Suffield is a small, private preparatory school tucked away in rural Connecticut. It’s quiet, with an enrollment of roughly 415 students but also has a strong cultural imprint, housing students from over 20 states and 25 countries. It’s a far cry from Ann Arbor and the swelling crowds of 109,000 fans jam-packed into Michigan Stadium.
In a coincidental circumstance, Suffield boasts a bevy of strong Michigan ties. Charlie Cahn, the school’s headmaster, is a Michigan alum. Drew Gamere, Suffield’s football coach, is close with former Wolverines’ defensive coordinator Don Brown, who entrenched a strong recruiting presence in the New England region.

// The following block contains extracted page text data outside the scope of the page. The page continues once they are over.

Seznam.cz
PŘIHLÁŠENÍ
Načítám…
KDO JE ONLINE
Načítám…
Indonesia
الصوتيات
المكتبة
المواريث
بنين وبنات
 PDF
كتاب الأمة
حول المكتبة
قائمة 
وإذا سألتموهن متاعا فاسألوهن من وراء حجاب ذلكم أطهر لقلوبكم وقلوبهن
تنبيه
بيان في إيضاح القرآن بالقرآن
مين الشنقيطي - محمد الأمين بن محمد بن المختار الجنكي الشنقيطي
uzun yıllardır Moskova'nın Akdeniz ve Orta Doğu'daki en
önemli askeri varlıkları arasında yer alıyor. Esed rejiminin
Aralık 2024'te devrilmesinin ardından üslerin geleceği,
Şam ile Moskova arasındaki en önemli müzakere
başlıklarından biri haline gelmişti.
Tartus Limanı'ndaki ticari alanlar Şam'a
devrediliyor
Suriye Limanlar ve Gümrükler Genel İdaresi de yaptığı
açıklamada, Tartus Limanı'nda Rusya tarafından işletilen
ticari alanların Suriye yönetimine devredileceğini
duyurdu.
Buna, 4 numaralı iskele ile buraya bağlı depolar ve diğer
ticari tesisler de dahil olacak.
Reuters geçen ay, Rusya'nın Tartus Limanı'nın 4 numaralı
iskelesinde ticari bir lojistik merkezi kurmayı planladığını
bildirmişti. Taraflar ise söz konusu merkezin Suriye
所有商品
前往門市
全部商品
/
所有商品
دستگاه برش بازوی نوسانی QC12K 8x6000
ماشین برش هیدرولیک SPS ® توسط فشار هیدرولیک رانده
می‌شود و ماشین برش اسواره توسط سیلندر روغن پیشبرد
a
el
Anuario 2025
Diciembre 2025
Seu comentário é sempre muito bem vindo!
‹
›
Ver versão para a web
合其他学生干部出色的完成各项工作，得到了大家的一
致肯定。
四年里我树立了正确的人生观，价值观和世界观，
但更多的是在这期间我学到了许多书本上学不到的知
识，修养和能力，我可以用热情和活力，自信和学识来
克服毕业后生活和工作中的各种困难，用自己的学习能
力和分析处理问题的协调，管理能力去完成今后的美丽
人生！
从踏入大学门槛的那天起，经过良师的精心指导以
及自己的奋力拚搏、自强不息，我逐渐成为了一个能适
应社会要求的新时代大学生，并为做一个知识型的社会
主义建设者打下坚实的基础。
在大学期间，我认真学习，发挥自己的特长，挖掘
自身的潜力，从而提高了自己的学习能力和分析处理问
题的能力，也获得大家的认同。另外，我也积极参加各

Most importantly for Hawkins’s sake, Suffield had an open roster spot — an unusual position considering that Hawkins decided he would take a post-graduate year unusually late in the recruiting cycle.
“On film, he’s the type of kid that you certainly get excited about,” Gamere told The Daily, recounting his first tales of Hawkins. “The tape speaks for itself.”
Suffield, though it touts its rich athletic history, prioritizes more than athletic merit. Hawkins had to check additional boxes pertaining to his character and personality.
When he first toured Suffield with his family, those qualifications were instantly evident.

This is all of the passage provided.